The audience asked Jenny Storms about how she defined the six segments she used to market the Olympics. Demographics played a role, but a far smaller one than you might expect. Her team found that behaviors, values, and attitudes defined audience cohorts much better than demographics, so while it could’ve taken a traditional approach, or used every data point it had gathered, it chose to focus only on the data that mattered.

 

Heidi Browning talked about how she’s creating a data strategy from the ground up for the NHL, which means she doesn’t have to deal with extraneous data and technology in the first place. She can start with a clean slate, choosing just those pieces that fit with the strategy and adding new elements as a need arises, rather than starting with every possibility and waiting for something to pop.

 

This idea of deciding on the right things to do rather than just the new things you could do will be an important guiding principle going forward as your trek toward customer obsession is complicated by what analysts James McQuivey and Gina Fleming call the consumer tech stack.

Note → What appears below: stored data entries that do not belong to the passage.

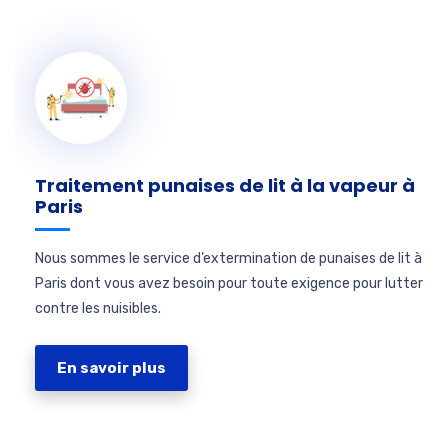
Traitement punaises de lit à la vapeur à
Paris
Nous sommes le service d’extermination de punaises de lit à
Paris dont vous avez besoin pour toute exigence pour lutter
contre les nuisibles.
En savoir plus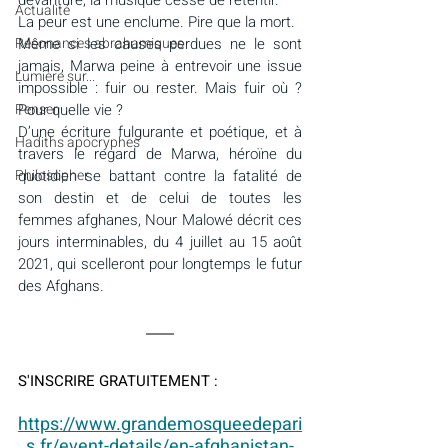
devanture, la musique cesse de retentir.
Actualité
La peur est une enclume. Pire que la mort.
Résonances abrahamiques
Même si les causes perdues ne le sont 
jamais, Marwa peine à entrevoir une issue 
Lumière sur...
impossible : fuir ou rester. Mais fuir où ? 
Penser
Pour quelle vie ?
D’une écriture fulgurante et poétique, et à 
Hadiths apocryphes
travers le regard de Marwa, héroïne du 
Philosopher
quotidien se battant contre la fatalité de 
son destin et de celui de toutes les 
femmes afghanes, Nour Malowé décrit ces 
jours interminables, du 4 juillet au 15 août 
2021, qui scelleront pour longtemps le futur 
des Afghans.
S'INSCRIRE GRATUITEMENT :
https://www.grandemosqueedepari
s.fr/event-details/en-afghanistan-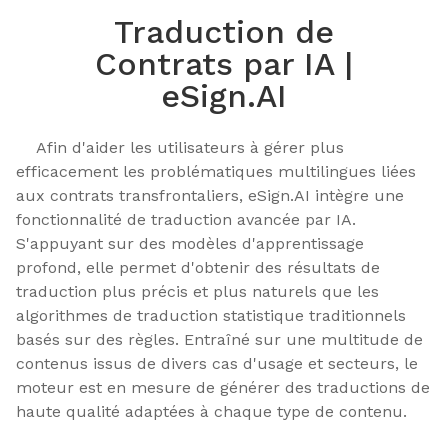
Traduction de
Contrats par IA |
eSign.AI
    Afin d'aider les utilisateurs à gérer plus 
efficacement les problématiques multilingues liées 
aux contrats transfrontaliers, eSign.AI intègre une 
fonctionnalité de traduction avancée par IA. 
S'appuyant sur des modèles d'apprentissage 
profond, elle permet d'obtenir des résultats de 
traduction plus précis et plus naturels que les 
algorithmes de traduction statistique traditionnels 
basés sur des règles. Entraîné sur une multitude de 
contenus issus de divers cas d'usage et secteurs, le 
moteur est en mesure de générer des traductions de 
haute qualité adaptées à chaque type de contenu.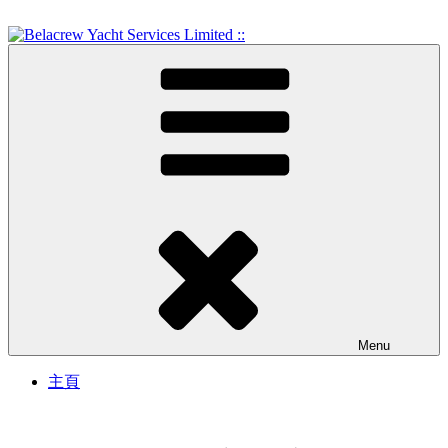
Skip
to
content
Crew Training and Yacht Service
Belacrew Yacht Services
Limited ::
Menu
主頁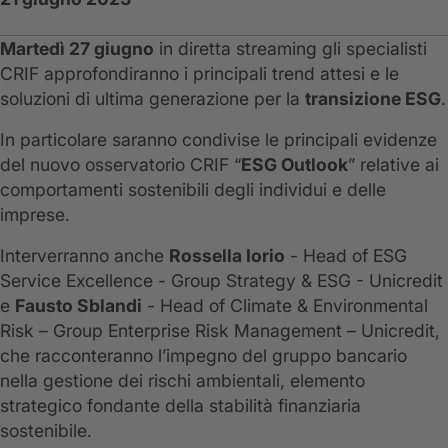
Martedì 27 giugno
in diretta streaming gli specialisti
CRIF approfondiranno i principali trend attesi e le
soluzioni di ultima generazione per la
transizione ESG
.
In particolare saranno condivise le principali evidenze
del nuovo osservatorio CRIF “
ESG Outlook
” relative ai
comportamenti sostenibili degli individui e delle
imprese.
Interverranno anche
Rossella Iorio
- Head of ESG
Service Excellence - Group Strategy & ESG - Unicredit
e
Fausto Sblandi
- Head of Climate & Environmental
Risk – Group Enterprise Risk Management – Unicredit,
che racconteranno l’impegno del gruppo bancario
nella gestione dei rischi ambientali, elemento
strategico fondante della stabilità finanziaria
sostenibile.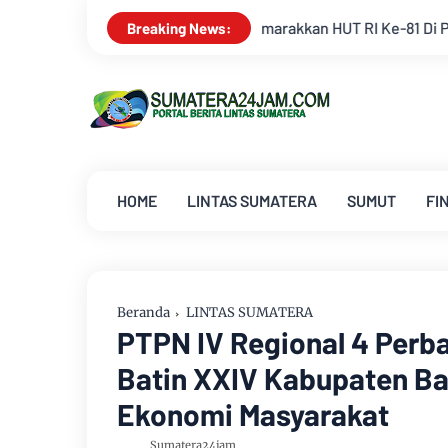
Semarakkan HUT RI Ke-81 Di PTPN IV Regional IV
Mahasiswa 
Breaking News:
HOME
LINTAS SUMATERA
SUMUT
FI
Beranda
LINTAS SUMATERA
PTPN IV Regional 4 Perba
Batin XXIV Kabupaten Ba
Ekonomi Masyarakat
Sumatera24jam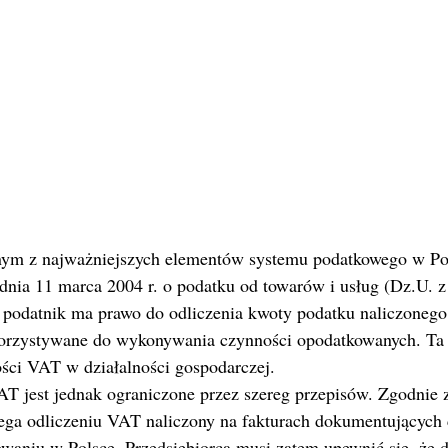
nym z najważniejszych elementów systemu podatkowego w Pol
z dnia 11 marca 2004 r. o podatku od towarów i usług (Dz.U. z 
), podatnik ma prawo do odliczenia kwoty podatku naliczonego,
korzystywane do wykonywania czynności opodatkowanych. Ta z
ości VAT w działalności gospodarczej.
T jest jednak ograniczone przez szereg przepisów. Zgodnie z 
dlega odliczeniu VAT naliczony na fakturach dokumentujących 
owaniu w Polsce. Przedsiębiorca musi zatem upewnić się, że 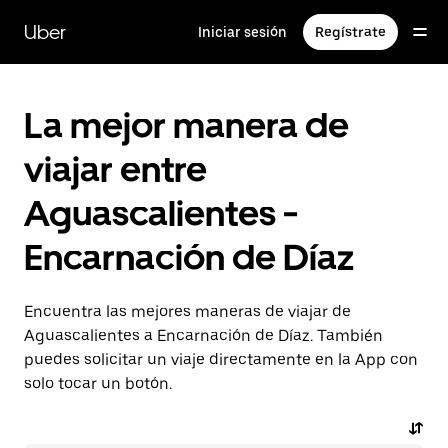
Saltar
al
Uber
Iniciar sesión
Regístrate
contenido
principal
La mejor manera de
viajar entre
Aguascalientes -
Encarnación de Díaz
Encuentra las mejores maneras de viajar de
Aguascalientes a Encarnación de Díaz. También
puedes solicitar un viaje directamente en la App con
solo tocar un botón.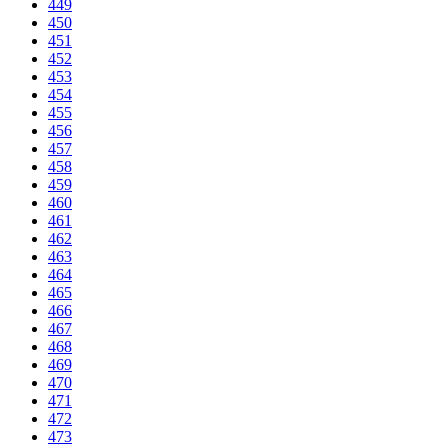
449
450
451
452
453
454
455
456
457
458
459
460
461
462
463
464
465
466
467
468
469
470
471
472
473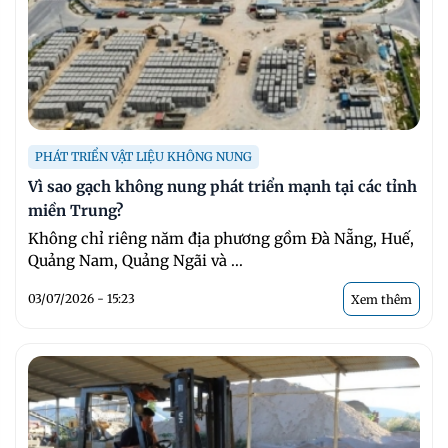
PHÁT TRIỂN VẬT LIỆU KHÔNG NUNG
Vì sao gạch không nung phát triển mạnh tại các tỉnh
miền Trung?
Không chỉ riêng năm địa phương gồm Đà Nẵng, Huế,
Quảng Nam, Quảng Ngãi và ...
03/07/2026 - 15:23
Xem thêm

As people gravitate more and more toward personal technology that makes their lives richer and easier, the bar for brands who want to interact with them will naturally rise. This means even more choices for how and where to engage your consumers, increasingly through difficult-to-execute two-way dialogues that engender strong emotions and therefore deep loyalty. But more possibilities mean more opportunities for waste — and who’s got time or budget for waste? Based on the attendance at our deep-dive sessions around modern email marketing, Amazon as a search and ad tech partner, and GDPR, it’s fair to say that we’ve all got our hands full.

But at the same time, there was a palpable enthusiasm for the practice of marketing this year that was starkly absent at this event in 2017 when so many issues in politics and business had thrown everyone for a loop. It was heartening to see everyone once again embracing their roles as change agents and it gives me confidence that marketers are taking their rightful place as leaders of customer obsession transformation for their firms.